That would be quite a loss for the remainder of New England seeing as Connecticut is the most affluent State in the Nation.

It's also true that we have many New York Yankee fans since Fairfield county (the most populous and affluent county in Ct) is less than 1 hour car ride into NYC. (It's not coincidence that there are so many Yankee Fans in such an affluent area)

I'm proud to be one of them!! 

R.I.P. Bobby


----------



## Werner (Jul 17, 2008)

Parkplace said:


> This is a sincere question.  We are from Western Canada and the itinerary beginning in Boston, touring Marthas Vineyard, Bar Harbour, Cape Cod, Kenebuckport, and a few other places sounds interesting.
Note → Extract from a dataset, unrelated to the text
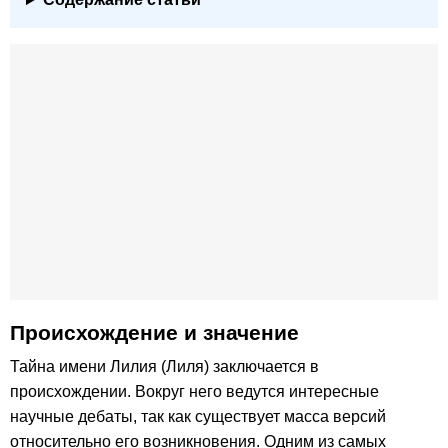
Происхождение и значение
Тайна имени Лилия (Лиля) заключается в
происхождении. Вокруг него ведутся интересные
научные дебаты, так как существует масса версий
относительно его возникновения. Одним из самых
It is confusing because none of the places you have listed would be on a fall foliage tour.  They are interesting places but not generally foliage stops.  For your planned schedule, Southern to Central Vermont and New Hampshire and Western Massachusetts would at or near peak foliage.  The only advantage of a guided tour is that presumably you don't have to worry about lodging.  If you decide to do it yourself, which is a much nicer way to see the colors, you will have to do some homework and get reservations.  Rather than just endless highway driving, pick a few places to spend a day or two, stay at a B&B, and ask the proprietor for a scenic and colorful local route to spend the day.  There are thousands of miles of graded gravel roads in Vermont and NH that pass through beautiful foliage scenery during this season.  You won't get to those roads on a bus.  The locals take foliage rides and they know where the best color and best "scenes" are.  

Something I have done when planning a scenic route is to look at the guided tours and see where they go.  They will at least have scoped out some interesting areas that are "in season".  Then make your own itinerary concentrating on a few of the tour areas.

PS;  The reason Coneticut was kicked out of New England is that no one, either in or out of the state, knows how to spell it.


----------



## Parkplace (Jul 17, 2008)

You guys are absolutely right!  I was way off in listing the stops.  I was trying to list them by memory and should have looked them up.  

Here is the itinerary:

1.Boston-2.Plymouth Rock-3.Marthas Vineyard-4.Rhode Island-5.Norman Rockwell-6.VErmont-New Hampshire-7.Portland-Kennebuckport

Sorry for the confusion.  It shows you what I know about the New England States!

I welcome your input.  Sorry for the confusion

Lynn


----------